Six thoughts on the impeachment of Donald Trump

For weeks it’s been clear that Donald Trump would end up taking office, regardless of the illegitimate nature of his election victory or his mounting criminal scandals. Despite popular wishful thinking, there’s no such thing under the law of constitution as a candidate being “disqualified” from taking office, or an election result being “invalidated.” But now that he’s about to take office, a very real constitutional concept comes into focus: impeachment. Unfortunately it’s one of the most misunderstood concepts in all of American politics. But it’s fairly straightforward. Here are six thoughts on the impeachment of Donald Trump:

1) “Impeachment” doesn’t mean removal. Of the two presidents who have been impeached, Andrew Johnson and Bill Clinton, neither one was removed. The only president forced to resign, Richard Nixon, never was impeached. What “impeachment” really means is a set of criminal hearings in the House, and then if necessary, a criminal trial in Senate. So it’s important to understand that impeaching Donald Trump would not necessarily result in his removal, nor would that necessarily be the goal.

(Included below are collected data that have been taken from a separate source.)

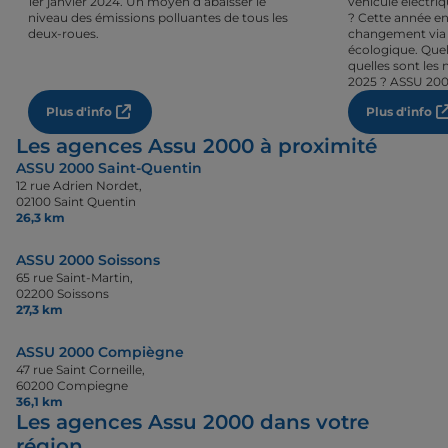
1er janvier 2024. Un moyen d’abaisser le
véhicule électri
niveau des émissions polluantes de tous les
? Cette année en
deux-roues.
changement via 
écologique. Quel
quelles sont les 
2025 ? ASSU 200
Plus d'info
Plus d'info
Les agences Assu 2000 à proximité
ASSU 2000 Saint-Quentin
12 rue Adrien Nordet,
02100 Saint Quentin
26,3 km
ASSU 2000 Soissons
65 rue Saint-Martin,
02200 Soissons
27,3 km
ASSU 2000 Compiègne
47 rue Saint Corneille,
60200 Compiegne
36,1 km
Les agences Assu 2000 dans votre
région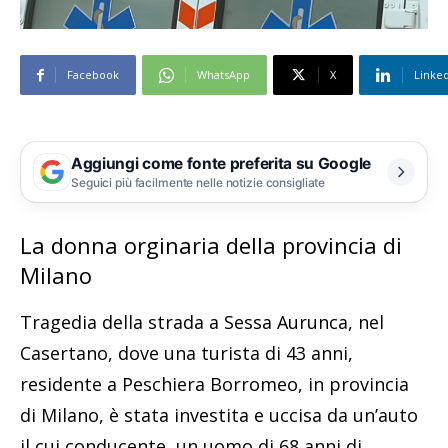
Facebook
WhatsApp
X
Linke
Aggiungi come fonte preferita su Google
Seguici più facilmente nelle notizie consigliate
La donna orginaria della provincia di
Milano
Tragedia della strada a Sessa Aurunca, nel
Casertano, dove una turista di 43 anni,
residente a Peschiera Borromeo, in provincia
di Milano, è stata investita e uccisa da un’auto
il cui conducente, un uomo di 68 anni di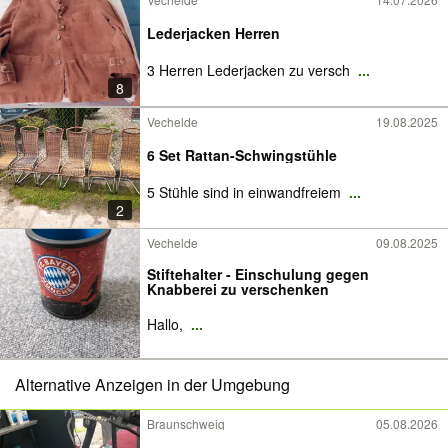
Lederjacken Herren
3 Herren Lederjacken zu versch
...
8
Vechelde
19.08.2025
6 Set Rattan-Schwingstühle
5 Stühle sind in einwandfreiem
...
2
Vechelde
09.08.2025
Stiftehalter - Einschulung gegen
Knabberei zu verschenken
Hallo,
...
Alternative Anzeigen in der Umgebung
Braunschweig
05.08.2026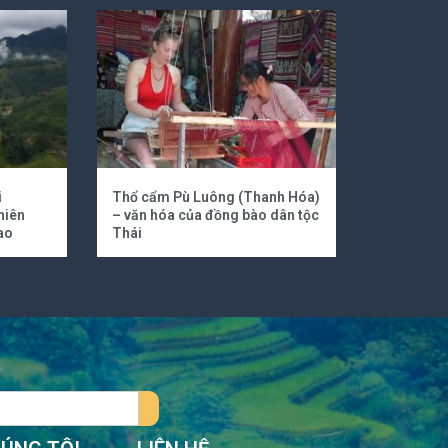
i
Thổ cẩm Pù Luông (Thanh Hóa)
hiên
– văn hóa của đồng bào dân tộc
ao
Thái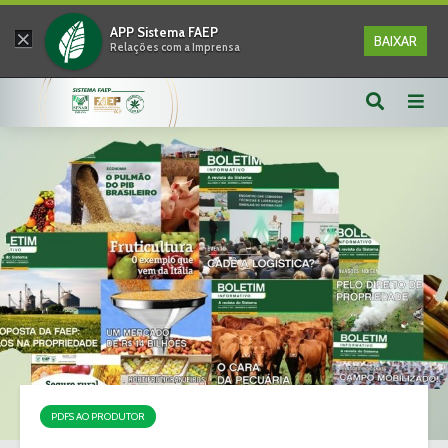
×
APP Sistema FAEP
BAIXAR
Relações com a Imprensa
PDFS AO PRODUTOR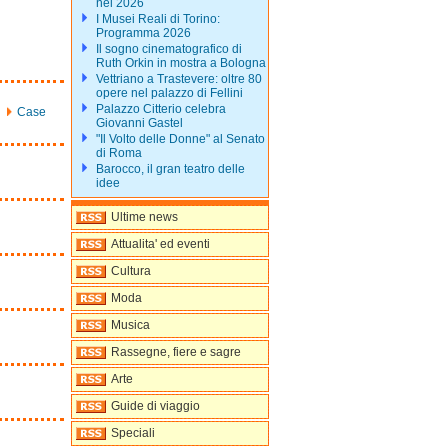
nel 2026
I Musei Reali di Torino:
Programma 2026
Il sogno cinematografico di
Ruth Orkin in mostra a Bologna
Vettriano a Trastevere: oltre 80
opere nel palazzo di Fellini
Palazzo Citterio celebra
Case
Giovanni Gastel
"Il Volto delle Donne" al Senato
di Roma
Barocco, il gran teatro delle
idee
Ultime news
Attualita' ed eventi
Cultura
Moda
Musica
Rassegne, fiere e sagre
Arte
Guide di viaggio
Speciali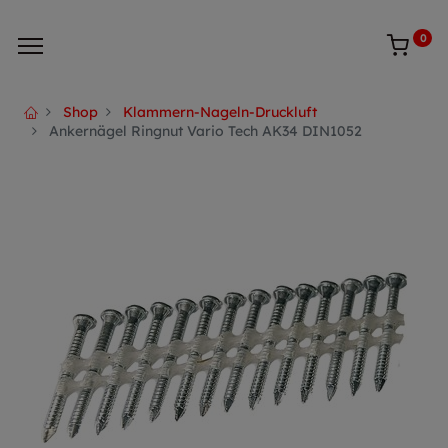
0
Shop
Klammern-Nageln-Druckluft
Ankernägel Ringnut Vario Tech AK34 DIN1052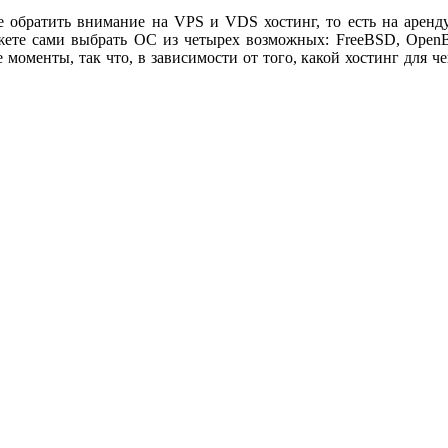
е обратить внимание на VPS и VDS хостинг, то есть на аренд
ожете сами выбрать ОС из четырех возможных: FreeBSD, Ope
моменты, так что, в зависимости от того, какой хостинг для 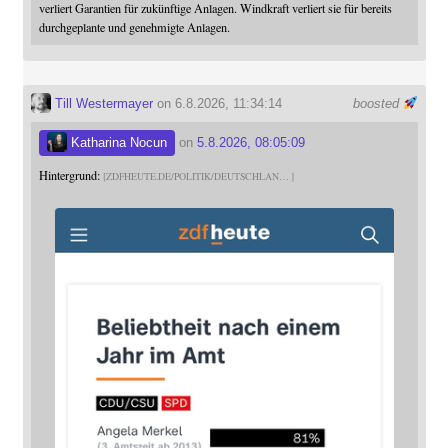
verliert Garantien für zukünftige Anlagen. Windkraft verliert sie für bereits
durchgeplante und genehmigte Anlagen.
Till Westermayer
on 6.8.2026, 11:34:14
boosted
Katharina Nocun
on
5.8.2026, 08:05:09
Hintergrund:
ZDFHEUTE.DE/POLITIK/DEUTSCHLAN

2) There is nothing specific under the law that triggers impeachment hearings. There’s a popular misconception that if enough evidence of “treason” surfaces around Trump, he’ll automatically be impeached, but it doesn’t work that way. The House of Representatives gets to decide when or if to start impeachment based solely on its own judgment. The Republicans have a majority in the House, so they’d prefer not to impeach Trump, but history suggests they will if they have to.

3) Nixon wasn’t forced out due to any specific Watergate evidence that surfaced. Instead, he simply became so buried in the exploding Watergate scandal that the public gradually turned completely against him, to the point that his approval rating was in the neighborhood of 25% (for reference, Trump’s is currently in the high thirties). At that point the House made impeachment overtures in order to maintain its own credibility, essentially having been forced into it by public pressure. Nixon then resigned in order to avoid that impeachment. The same general theory applies here: if Trump becomes so toxically unpopular that he’s an albatross around the neck of House Republicans, they may reluctantly move to impeach him so they have a fighting chance in the midterms. And if they fail to move against him, they’ll likely pay the price in the 2018 midterms, and then the Democrats will impeach him once they take the majority.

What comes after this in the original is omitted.